Il fait un pas vers la sortie de secours. Un panneau portant le logo de Fair Angel indique la direction du parking, avec un avertissement : « Stationnement limité ». Mary accompagne Art à la porte. Il parle à son tour, puis baisse les yeux sur ce que tient Mary. Et à cet instant, je sais que c’est elle. Beth.
Tout mon corps se penche vers l’écran tandis que Mary lui tend le petit paquet. Je ne peux qu’observer leurs gestes, impuissante, sachant déjà ce que je suis sur le point de voir.
Le visage minuscule, parfait, de mon bébé.

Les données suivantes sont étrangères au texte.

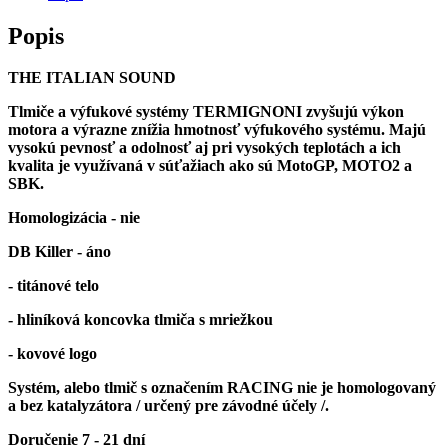
Popis
THE ITALIAN SOUND
Tlmiče a výfukové systémy TERMIGNONI zvyšujú výkon
motora a výrazne znížia hmotnosť výfukového systému. Majú
vysokú pevnosť a odolnosť aj pri vysokých teplotách a ich
kvalita je využívaná v súťažiach ako sú
MotoGP, MOTO2 a
SBK.
Homologizácia - nie
DB Killer - áno
- titánové telo
- hliníková koncovka tlmiča s mriežkou
- kovové logo
Systém, alebo tlmič s označením RACING nie je homologovaný
a bez katalyzátora / určený pre závodné účely /.
Doručenie 7 - 21 dní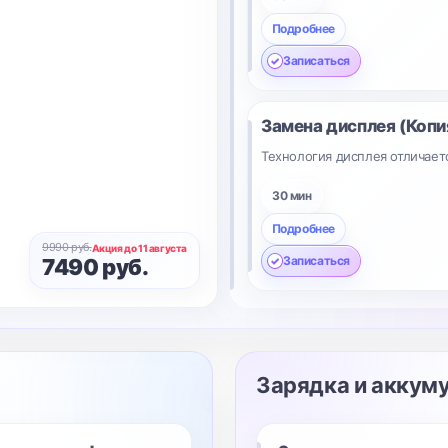
Подробнее
Записаться
Замена дисплея (Копи
Технология дисплея отличает
30 мин
Подробнее
9990 руб.
Акция до 11 августа
Записаться
7490 руб.
Зарядка и аккум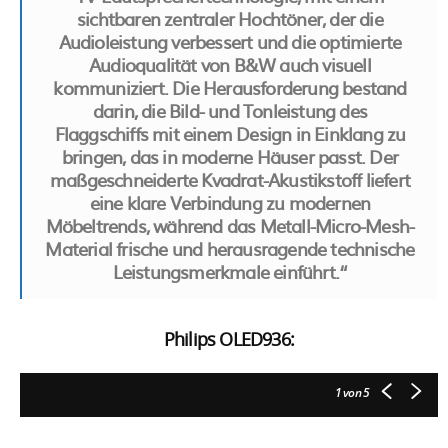
sichtbaren zentraler Hochtöner, der die
Audioleistung verbessert und die optimierte
Audioqualität von B&W auch visuell
kommuniziert. Die Herausforderung bestand
darin, die Bild- und Tonleistung des
Flaggschiffs mit einem Design in Einklang zu
bringen, das in moderne Häuser passt. Der
maßgeschneiderte Kvadrat-Akustikstoff liefert
eine klare Verbindung zu modernen
Möbeltrends, während das Metall-Micro-Mesh-
Material frische und herausragende technische
Leistungsmerkmale einführt.“
Philips OLED936:
1
von 5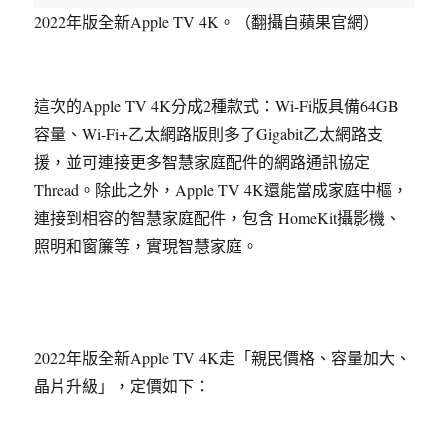
2022年版全新Apple TV 4K。（翻攝自蘋果官網）
這次的Apple TV 4K分成2種款式：Wi-Fi版具備64GB
容量、Wi-Fi+乙太網路版則多了Gigabit乙太網路支
援，並可連接更多智慧家庭配件的網路通訊協定
Thread。除此之外，Apple TV 4K還能當成家庭中樞，
連接到相容的智慧家庭配件，包含 HomeKit攝影機、
照明和窗簾等，實現智慧家庭。
2022年版全新Apple TV 4K走「親民價格、容量加大、
晶片升級」，定價如下：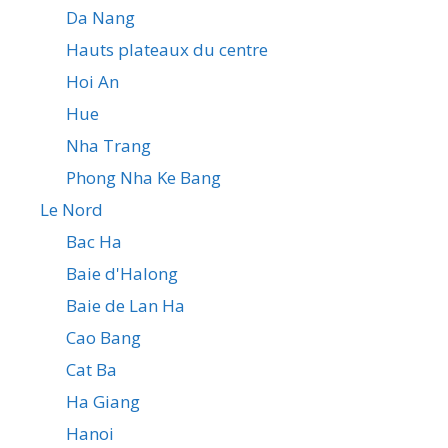
Da Nang
Hauts plateaux du centre
Hoi An
Hue
Nha Trang
Phong Nha Ke Bang
Le Nord
Bac Ha
Baie d'Halong
Baie de Lan Ha
Cao Bang
Cat Ba
Ha Giang
Hanoi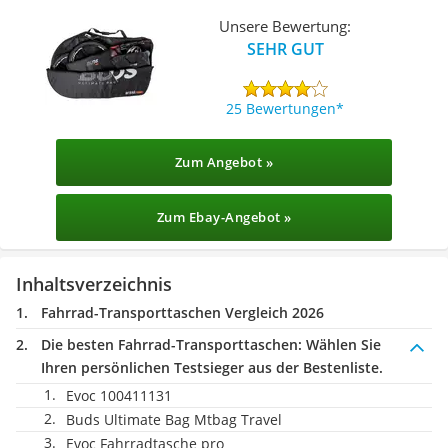
Unsere Bewertung:
SEHR GUT
25 Bewertungen
Zum Angebot »
Zum Ebay-Angebot »
Inhaltsverzeichnis
Fahrrad-Transporttaschen Vergleich 2026
Die besten Fahrrad-Transporttaschen:
Wählen Sie
Ihren persönlichen Testsieger aus der Bestenliste.
Evoc 100411131
Buds Ultimate Bag Mtbag Travel
Evoc Fahrradtasche pro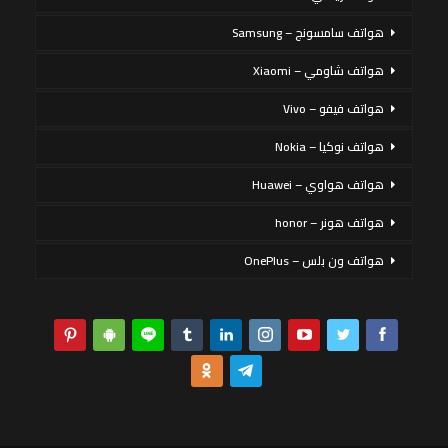
هواتف سامسونج – Samsung
هواتف شاومي – Xiaomi
هواتف فيفو – Vivo
هواتف نوكيا – Nokia
هواتف هواوي – Huawei
هواتف هونر – honor
هواتف ون بلس – OnePlus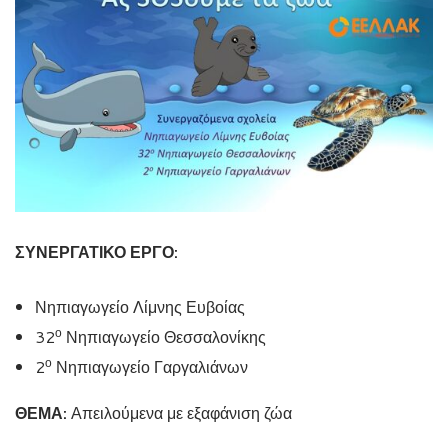
ΣΥΝΕΡΓΑΤΙΚΟ ΕΡΓΟ:
Νηπιαγωγείο Λίμνης Ευβοίας
ο
32
Νηπιαγωγείο Θεσσαλονίκης
ο
2
Νηπιαγωγείο Γαργαλιάνων
ΘΕΜΑ:
Απειλούμενα με εξαφάνιση ζώα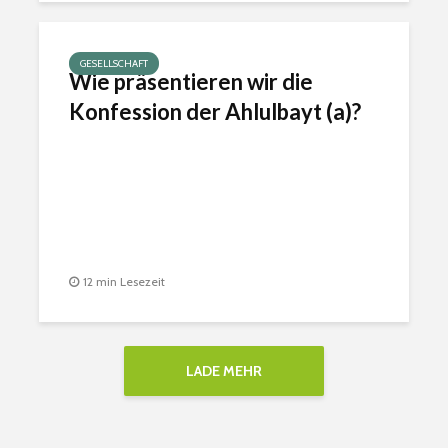
GESELLSCHAFT
Wie präsentieren wir die
Konfession der Ahlulbayt (a)?
12 min Lesezeit
LADE MEHR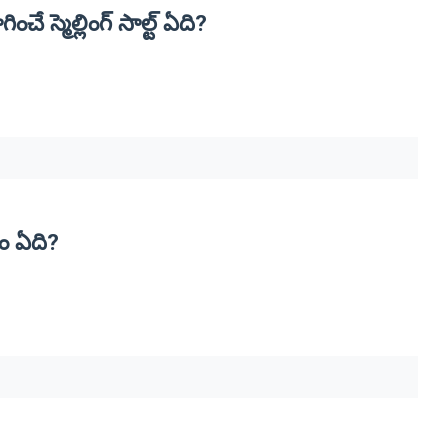
 స్మెల్లింగ్ సాల్ట్ ఏది?
ం ఏది?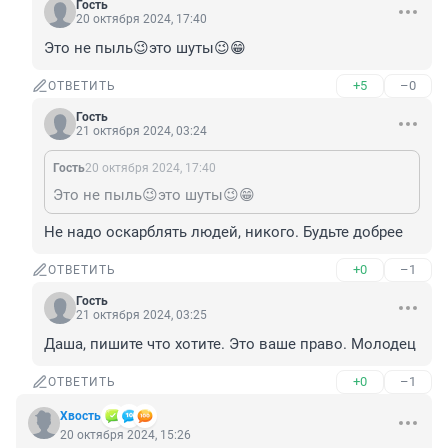
Гость
20 октября 2024, 17:40
Это не пыль😉это шуты😉😁
+5
–0
ОТВЕТИТЬ
Гость
21 октября 2024, 03:24
Гость
20 октября 2024, 17:40
Это не пыль😉это шуты😉😁
Не надо оскарблять людей, никого. Будьте добрее
+0
–1
ОТВЕТИТЬ
Гость
21 октября 2024, 03:25
Даша, пишите что хотите. Это ваше право. Молодец
+0
–1
ОТВЕТИТЬ
Хвость
20 октября 2024, 15:26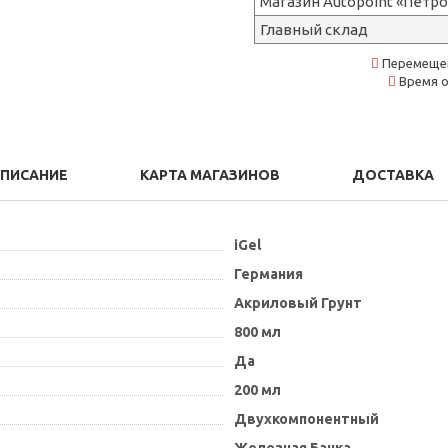
Магазин Autopoint «Петр
Главный склад
Перемещен
Время о
ПИСАНИЕ
КАРТА МАГАЗИНОВ
ДОСТАВКА
iGel
Германия
Акриловый Грунт
800 мл
Да
200 мл
Двухкомпонентный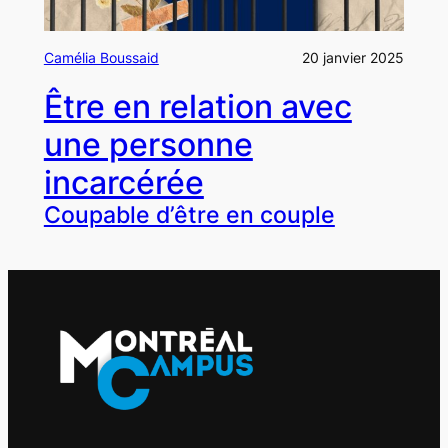
Camélia Boussaid
20 janvier 2025
Être en relation avec
une personne
incarcérée
Coupable d’être en couple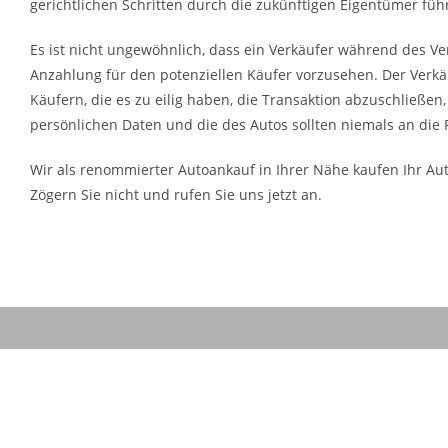
gerichtlichen Schritten durch die zukünftigen Eigentümer füh
Es ist nicht ungewöhnlich, dass ein Verkäufer während des Ve
Anzahlung für den potenziellen Käufer vorzusehen. Der Verkäu
Käufern, die es zu eilig haben, die Transaktion abzuschließen
persönlichen Daten und die des Autos sollten niemals an die 
Wir als renommierter Autoankauf in Ihrer Nähe kaufen Ihr Aut
Zögern Sie nicht und rufen Sie uns jetzt an.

Art la prend sans la regarder, mais moi je la fixe… je savoure… un petit ovale plissé, de grands yeux, une ressemblance indéniable avec Art. Elle cille, sa bouche s’ouvre comme si elle allait pleurer au moment où Mary pousse la porte qui donne sur le parking obscur.
Après l’avoir saluée d’un bref signe de tête, Art se détourne et sort, aussitôt happé par les ténèbres. Mary referme avec soin le battant derrière lui avant de revenir sur ses pas.
Le film s’achève.
J’ai encore les yeux rivés sur l’écran. Une seconde, j’ai la stupide impression que Beth est prisonnière à l’intérieur et je dois résister à l’envie de prendre l’ordinateur et de le serrer contre moi.
— Ça va ?
J’avais complètement oublié que Lorcan était là.
Je secoue la tête, incapable d’articuler un son. Chancelante, je me laisse tomber dans le fauteuil.
— Gen ?
Il met la main sur mon épaule.
— Gen ? Dis quelque chose, je t’en prie.
Je ferme les yeux et serre très fort les paupières. Tout mon être semble tomber en chute libre.
— Il l’a fait.
Ma voix me paraît étrange – rauque, forcée, comme détachée de moi-même.
— Art a enlevé notre bébé. Il l’a enlevé.
Ma voix se brise. Un sanglot m’échappe, si douloureux que je prends une brusque inspiration.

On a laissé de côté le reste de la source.